Your instructions -> Scan the records for the string "Bürokratie"; copy each line where it occurs.

Items from a dataset
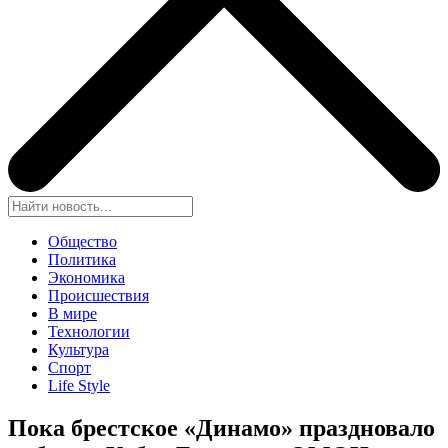
Общество
Политика
Экономика
Происшествия
В мире
Технологии
Культура
Спорт
Life Style
Пока брестское «Динамо» праздновало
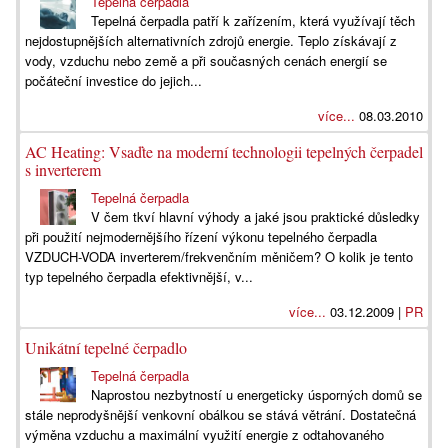
Tepelná čerpadla
Tepelná čerpadla patří k zařízením, která využívají těch
nejdostupnějších alternativních zdrojů energie. Teplo získávají z
vody, vzduchu nebo země a při současných cenách energií se
počáteční investice do jejich...
více...
08.03.2010
AC Heating: Vsaďte na moderní technologii tepelných čerpadel
s inverterem
Tepelná čerpadla
V čem tkví hlavní výhody a jaké jsou praktické důsledky
při použití nejmodernějšího řízení výkonu tepelného čerpadla
VZDUCH-VODA inverterem/frekvenčním měničem? O kolik je tento
typ tepelného čerpadla efektivnější, v...
více...
03.12.2009 |
PR
Unikátní tepelné čerpadlo
Tepelná čerpadla
Naprostou nezbytností u energeticky úsporných domů se
stále neprodyšnější venkovní obálkou se stává větrání. Dostatečná
výměna vzduchu a maximální využití energie z odtahovaného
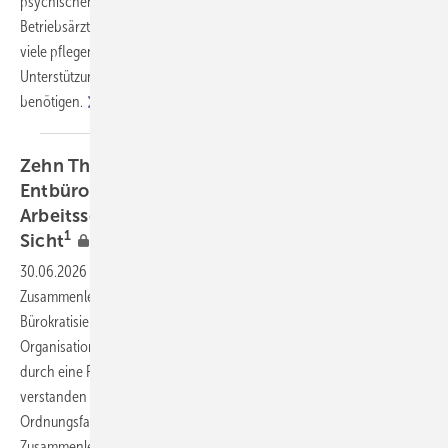
psychischen und finanziellen Belastungen. Für Betriebsärztinnen und
Betriebsärzte gewinnt diese Situation zunehmend an Bedeutung, da
viele pflegende Angehörige gleichzeitig berufstätig sind und
Unterstützung bei der Vereinbarkeit von Erwerbstätigkeit und Pflege
benötigen.
Zehn Thesen zur Bürokratisierung bzw.
Entbürokratisierung für einen effizienten
Arbeitsschutz aus arbeitsmedizinischer
1
Sicht
30.06.2026
-
Bürokratie betrifft alle Bereiche des gesellschaftlichen
Zusammenlebens, nicht nur den Arbeitsschutz. Prinzipiell ist die
Bürokratisierung der zentrale Prozess und die Grundlage, durch den
Organisationen und soziale Systeme strukturiert, formalisiert und
durch eine Reihe von Regeln und Verfahren gesteuert werden. Richtig
verstanden ist Bürokratie per definitionem also ein zentraler
Ordnungsfaktor in allen Bereichen unseres gesamtgesellschaftlichen
Zusammenlebens und ist letztendlich ein wichtiger Garant für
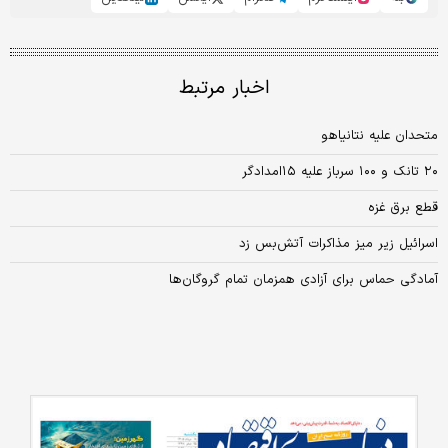
اخبار مرتبط
متحدان علیه نتانیاهو
۲۰ تانک و ۱۰۰ سرباز علیه ۱۵امدادگر
قطع برق غزه
اسرائیل زیر میز مذاکرات آتش‌بس زد
آمادگی حماس برای آزادی همزمان تمام گروگان‌ها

Completed task ->
Bürokratie betrifft alle Bereiche des gesellschaftlichen
verstanden ist Bürokratie per definitionem also ein zentraler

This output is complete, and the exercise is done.